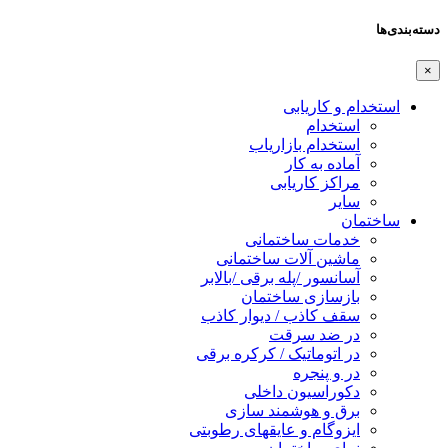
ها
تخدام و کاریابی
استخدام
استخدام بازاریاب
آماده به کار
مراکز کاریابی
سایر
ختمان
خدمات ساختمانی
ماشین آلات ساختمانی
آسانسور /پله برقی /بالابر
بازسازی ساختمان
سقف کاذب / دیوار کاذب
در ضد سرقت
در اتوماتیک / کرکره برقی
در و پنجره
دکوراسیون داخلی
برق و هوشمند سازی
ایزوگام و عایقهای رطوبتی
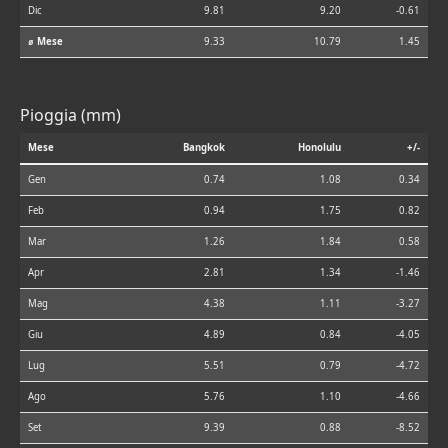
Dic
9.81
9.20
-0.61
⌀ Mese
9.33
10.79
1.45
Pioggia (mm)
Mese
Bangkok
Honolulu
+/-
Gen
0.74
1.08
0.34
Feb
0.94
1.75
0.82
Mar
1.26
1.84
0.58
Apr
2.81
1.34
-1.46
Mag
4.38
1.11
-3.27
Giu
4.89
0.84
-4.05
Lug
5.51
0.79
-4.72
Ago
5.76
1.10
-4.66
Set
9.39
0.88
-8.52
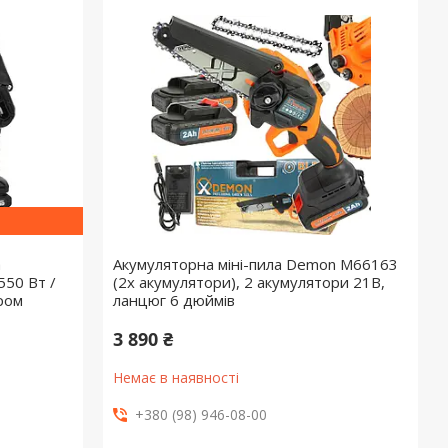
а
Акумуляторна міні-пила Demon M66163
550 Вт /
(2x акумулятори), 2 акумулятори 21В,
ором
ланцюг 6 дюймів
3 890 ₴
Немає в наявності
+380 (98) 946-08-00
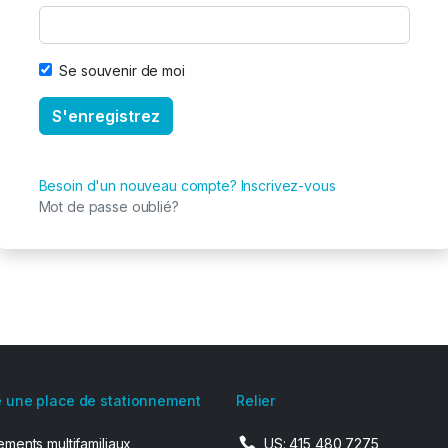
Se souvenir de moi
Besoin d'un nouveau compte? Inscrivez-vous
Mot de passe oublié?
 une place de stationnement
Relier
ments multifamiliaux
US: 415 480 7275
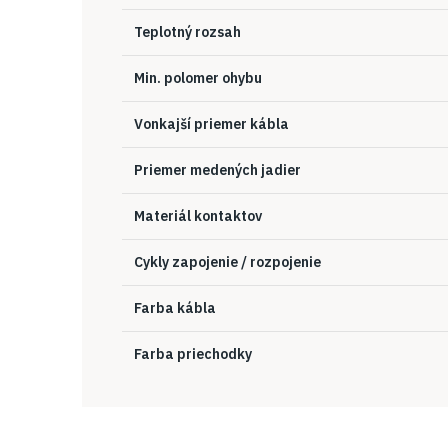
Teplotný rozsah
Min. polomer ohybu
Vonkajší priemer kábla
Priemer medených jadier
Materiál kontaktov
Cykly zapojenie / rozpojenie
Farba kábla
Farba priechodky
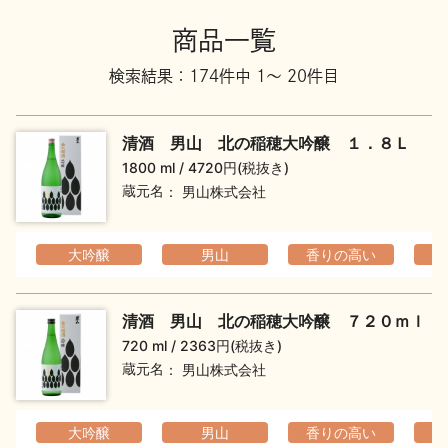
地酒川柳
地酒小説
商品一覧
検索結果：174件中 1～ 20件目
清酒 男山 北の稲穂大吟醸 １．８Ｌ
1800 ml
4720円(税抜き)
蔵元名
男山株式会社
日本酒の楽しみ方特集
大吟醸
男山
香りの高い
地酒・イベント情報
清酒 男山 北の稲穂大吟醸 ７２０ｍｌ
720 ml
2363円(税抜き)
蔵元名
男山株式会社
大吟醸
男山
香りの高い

- _Activity_
Work out how many lines of the records contain the string "ساختمانی". Nothing but the number should be written.

- _Answer to the problem_
2